Beside your window
Beside the water
Beneath those dark stars
Beneath the martyrs
I think of purpose
I think of power
In poignant remorse
Piquantly sour
In your yard it seems to rise
The ephemeral cadence of surprise
When he appears with baffled eyes
The life before him another prize
Atop the glowing grass you lay
Under the melody of the play
Of a loose guitar and drummer’s way
With the tunes and tones of a summer’s day
Yet I am here
Yet I am away
A piece of you
Unwelcome, afraid
Now apart
Now a fiend
My once sweet life
Under siege
The lights that glimmer and dance for you
They warm the past and present too
Nothing’s decrepit, nothing askew
And the only color unplayed is blue
Crystal collides and inhibitions calm
In glee and grandeur you carry on
What lasts awhile, but not too long
Is preserved in yet another song
Dare I advance
Dare I say,
“May I join you,
May I stay?”
But I have dared enough today
Dared to leave and dared to return
I have dared my whole life away
Far too fractured to finally learn
Must you, God, cast me aside?
I have listened, I have tried!
Anguish forced me from this place
Return me, Father, in somber grace!
What good are these ears if I cannot hear you!
What save this mouth from uselessness?
My flesh and fingers seek to be near you
As I reach in this black night for blessedness!
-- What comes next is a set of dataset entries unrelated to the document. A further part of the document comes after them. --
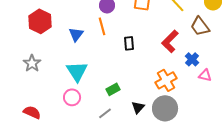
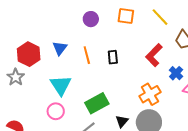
red hexagon: (40, 21) -> (29, 54), moved
orange line: (102, 26) -> (87, 55), moved
green rectangle: (113, 89) -> (97, 103), size x1.6

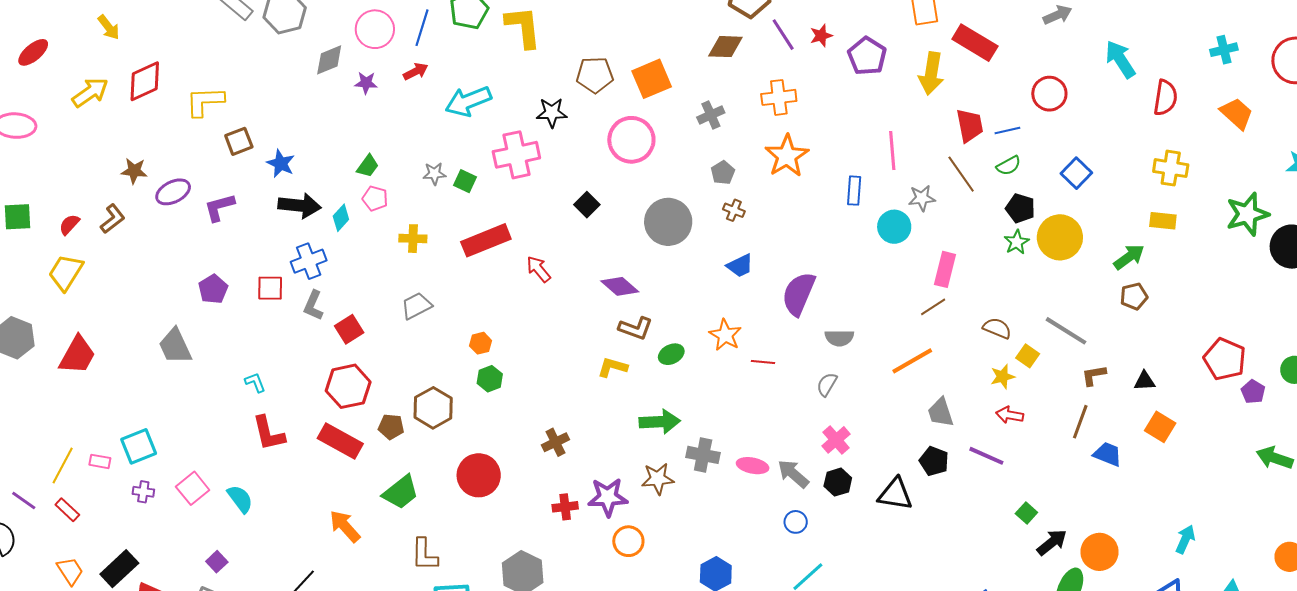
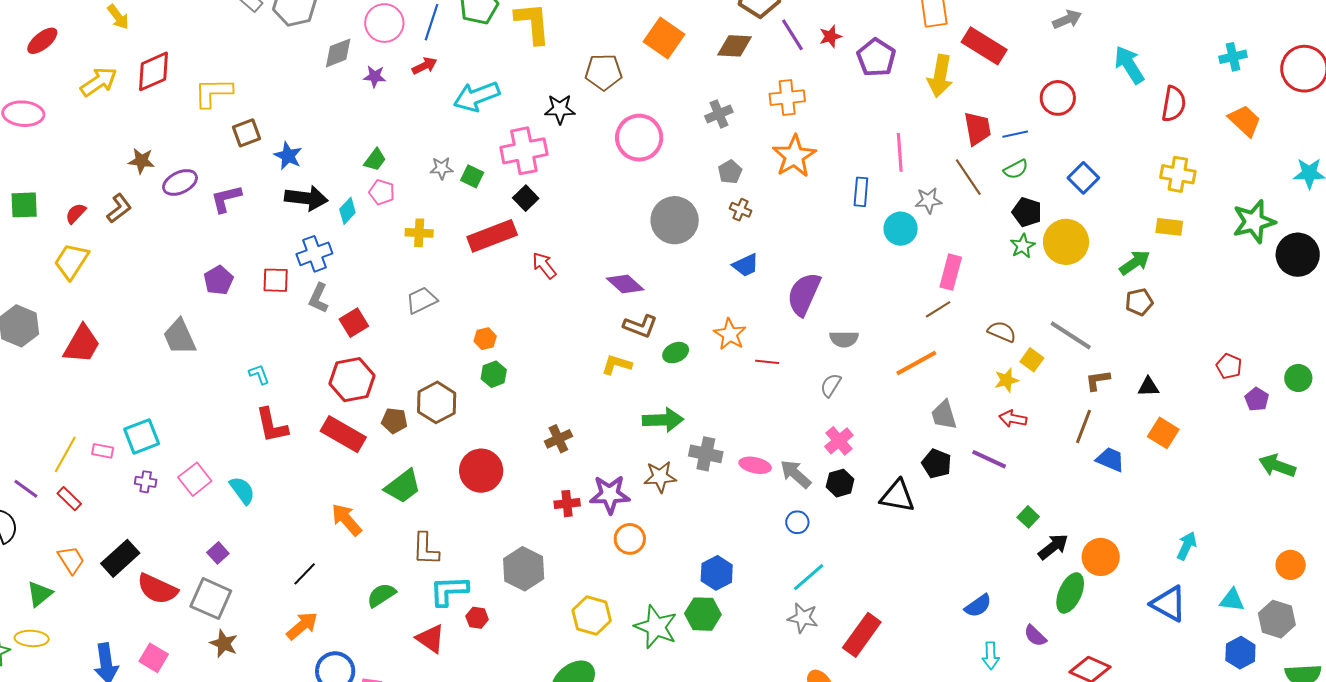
orange square: (652, 79) -> (664, 38), moved, turned -33
black square: (587, 205) -> (526, 198), moved
red pentagon: (1225, 359) -> (1229, 366), size x0.6

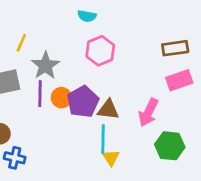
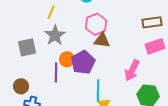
yellow line: (21, 43) -> (51, 12), moved
purple line: (40, 94) -> (56, 72), moved
brown triangle: (108, 110) -> (102, 40), moved

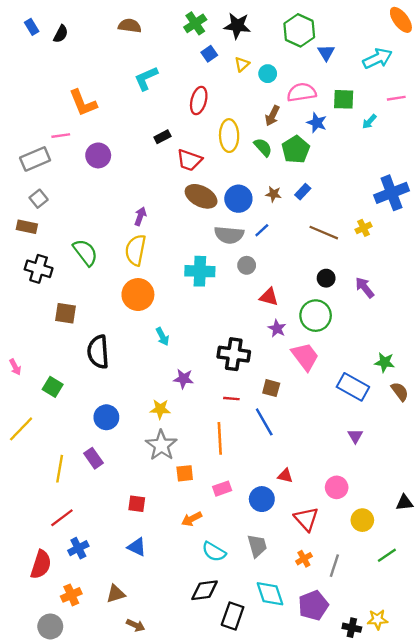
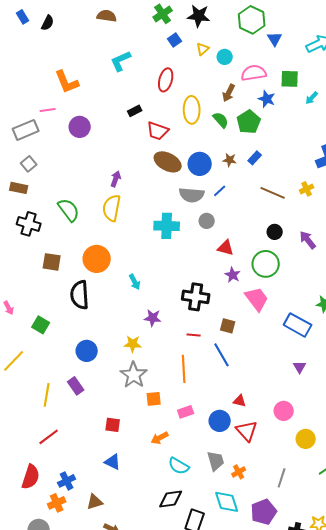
orange circle: (138, 295) -> (97, 259), moved
red triangle: (306, 519) -> (247, 431), moved
blue cross: (78, 548) -> (67, 481), moved
orange cross: (304, 559) -> (239, 472), moved

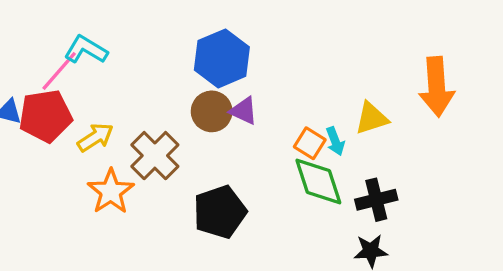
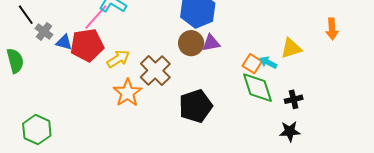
orange arrow: (437, 87) -> (332, 29), size x0.6
purple triangle: (244, 111) -> (211, 43), turned -36
cyan arrow: (335, 141) -> (268, 63), turned 138
black cross: (376, 200) -> (294, 99), size x0.7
Despite my quite audacious plea
Lakeside, I now need memory
To fool my mind and body as one
Into knowing I am still your son
Yet here I left you so here I must be
Only just beside your pictures of me
Only just beside our family name
Only just beside my battered grave.
An estranged son returns to his family’s lakeside home during festivities of which he desperately wishes to be included, but knows his presence would be displeasing.